Generating trajectories from massive movement datasets
To explore travel patterns like origin-destination relationships, we need to identify individual trips with their start/end locations and trajectories between them. Extracting these trajectories from large datasets can be challenging, particularly if the records of individual moving objects don’t fit into memory anymore and if the spatial and temporal extent varies widely (as is the case with ship data, where individual vessel journeys can take weeks while crossing multiple oceans).
This is part 2 of “Exploring massive movement datasets”.
Roughly speaking, trip trajectories can be generated by first connecting consecutive records into continuous tracks and then splitting them at stops. This general approach applies to many different movement datasets. However, the processing details (e.g. stop detection parameters) and preprocessing steps (e.g. removing outliers) vary depending on input dataset characteristics.
For example, in our paper [1], we extracted vessel journeys from AIS data which meant that we also had to account for observation gaps when ships leave the observable (usually coastal) areas. In the accompanying 10-minute talk, I went through a 4-step trajectory exploration workflow for assessing our dataset’s potential for travel time prediction:
Click to watch the recorded talk
Like the M³ prototype computation presented in part 1, our trajectory aggregation approach is implemented in Spark. The challenges are both the massive amounts of trajectory data and the fact that operations only produce correct results if applied to a complete and chronologically sorted set of location records.This is challenging because Spark core libraries (version 2.4.5 at the time) are mostly geared towards dealing with unsorted data. This means that, when using high-level Spark core functionality incorrectly, an aggregator needs to collect and sort the entire track in the main memory of a single processing node. Consequently, when dealing with large datasets, out-of-memory errors are frequently encountered.
To solve this challenge, our implementation is based on the Secondary Sort pattern and on Spark’s aggregator concept. Secondary Sort takes care to first group records by a key (e.g. the moving object id), and only in the second step, when iterating over the records of a group, the records are sorted (e.g. chronologically). The resulting iterator can be used by an aggregator that implements the logic required to build trajectories based on gaps and stops detected in the dataset.

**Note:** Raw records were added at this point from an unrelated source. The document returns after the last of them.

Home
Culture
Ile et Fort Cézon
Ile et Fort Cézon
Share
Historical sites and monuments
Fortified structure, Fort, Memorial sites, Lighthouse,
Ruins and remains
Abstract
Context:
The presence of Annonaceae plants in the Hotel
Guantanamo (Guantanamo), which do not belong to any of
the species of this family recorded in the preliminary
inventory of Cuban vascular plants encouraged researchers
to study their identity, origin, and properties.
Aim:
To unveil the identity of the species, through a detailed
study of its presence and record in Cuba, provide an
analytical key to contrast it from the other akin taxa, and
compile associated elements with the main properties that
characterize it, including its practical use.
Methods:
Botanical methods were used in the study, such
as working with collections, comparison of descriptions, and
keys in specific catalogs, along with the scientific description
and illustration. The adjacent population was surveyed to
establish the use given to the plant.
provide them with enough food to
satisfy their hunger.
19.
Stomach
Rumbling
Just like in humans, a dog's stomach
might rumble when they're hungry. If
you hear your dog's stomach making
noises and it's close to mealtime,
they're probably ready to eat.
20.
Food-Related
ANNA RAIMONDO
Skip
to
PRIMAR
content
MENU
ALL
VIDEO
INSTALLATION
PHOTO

If you want to dive deeper, here’s the full paper:
This post is part of a series. Read more about movement data in GIS.
Free and Open Source GIS Ramblings 
Hello underdark,
This is well-done, the first step is to order by (or extract) the object_id, which should be the moving vehicle identifier. a while back I did this with automobiles, but instead of using Apache Spark, we used what is today AWS Redshift. I’d consider many principles the same, to deal with the data volumes. By using a SQL window function like this … “rank() over (partition by object_id order by movement_timestamp)”, we were able to do the same thing that you describe, logically at least. Our goal was to establish a trip table, and give it a new ID (trip_id), which was logically the vehicle_id and start timestamp for the trip (i.e. when the driver pressed the trip button). By establishing this trip_id, and then adding this as a foreign key relationship back into the big table of timestamps, latitiudes and longitudes (and other “signals”), we were able to then “re-distribute” the signal data to each trip, and thereby enable parallel processing of things like paths, speeds, and other useful analysis.

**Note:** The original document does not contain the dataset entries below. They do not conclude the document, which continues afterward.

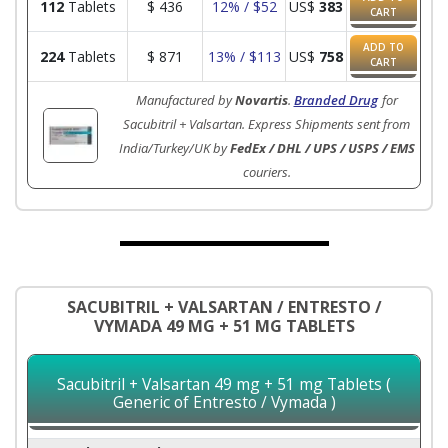
112
Tablets
$
436
12% / $52
US$
383
CART
ADD TO
224
Tablets
$
871
13% / $113
US$
758
CART
Manufactured by
Novartis
.
Branded Drug
for
Sacubitril + Valsartan. Express Shipments sent from
India/Turkey/UK by
FedEx / DHL / UPS / USPS / EMS
couriers.
SACUBITRIL + VALSARTAN / ENTRESTO /
VYMADA 49 MG + 51 MG TABLETS
Sacubitril + Valsartan 49 mg + 51 mg Tablets (
Generic of Entresto / Vymada )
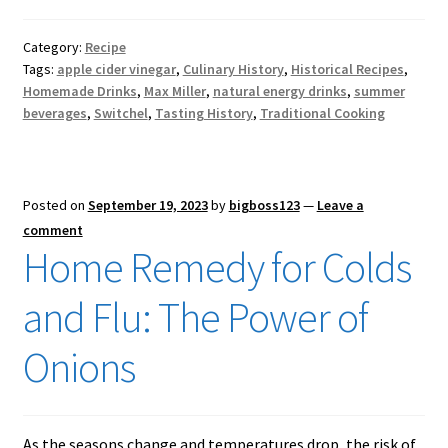
Category:
Recipe
Tags:
apple cider vinegar
,
Culinary History
,
Historical Recipes
,
Homemade Drinks
,
Max Miller
,
natural energy drinks
,
summer
beverages
,
Switchel
,
Tasting History
,
Traditional Cooking
Posted on
September 19, 2023
by
bigboss123
—
Leave a
comment
Home Remedy for Colds
and Flu: The Power of
Onions
As the seasons change and temperatures drop, the risk of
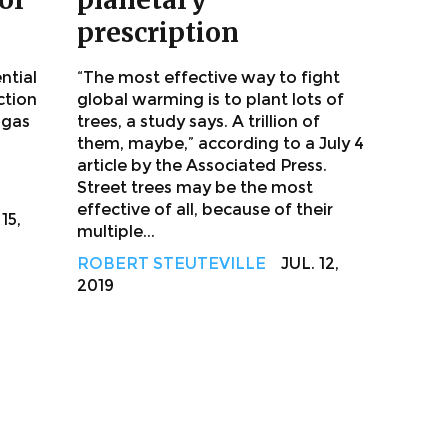
prescription
ntial
“The most effective way to fight
ction
global warming is to plant lots of
 gas
trees, a study says. A trillion of
them, maybe,” according to a July 4
article by the Associated Press.
Street trees may be the most
effective of all, because of their
15,
multiple...
ROBERT STEUTEVILLE
JUL. 12,
2019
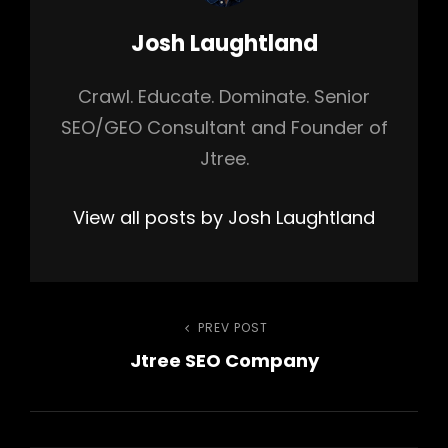
Author:
Josh Laughtland
Crawl. Educate. Dominate. Senior
SEO/GEO Consultant and Founder of
Jtree.
View all posts by Josh Laughtland
Post
PREV POST
Previous
Jtree SEO Company
Post
navigation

I’m interested in your stop logic, that sounds tricky, and probably has specific business rules for ships.
Best Regards,
gxclark
Dear gxclark,
Thank you for sharing your experience with AWS Redshift for car data. The key difference between car and ship movement data is that ship trip duration varies a log and can cover multiple weeks. Therefore, even individual trips may not fit into memory. The stop logic used so far is rather straightforward and logically similar to what I’ve implemented in the MovingPandas stop detector (https://github.com/anitagraser/movingpandas/blob/master/movingpandas/trajectory_stop_detector.py)
That’s awesome. Google keeps sending everyone who enabled the location services. You know where you go and what are the most request trajectories your followed but this article revealed the business side of the same data. The event planners, the advertisements companies, and many more would love to pay for this analysis because it gives you the intelligence to find the target market for advertisement.
Hello, Anita, greetings from Buenos Aires. I’m not sure my comment was submitted properly, so here comes again.
I read your blog, watched your workshop on moving pandas, and read some of your papers. Loved your work, thank you for sharing so useful stuff.
I have a use case of splitting bus tracks based on terminals, with data stored on Delta tables and using mostly databricks to manipulate it. I was thinking about using UDFs for the task, but what’s your view on the best approach to scale this up? I have roughly 120 million monthly data points, and 3 years of data (4.3 B).
Thanks again for all your work.
Andrés
Hi Andrés, thank you for the kind feedback!
There should be a couple of advantages to splitting at terminal locations: you can write an aggregator that receives chronologically sorted records, and every time the terminal location is visited, the aggregator can finish the current trajectory and start a new one when the bus leaves the terminal.
However, UDFs can be simpler and may be sufficient for your use case. Since bus trajectories are relatively short (i.e. not multiple days long), you probably won’t run in to memory issues while trying to process batches of daily bus tracks either. Therefore, a simple UDF could work.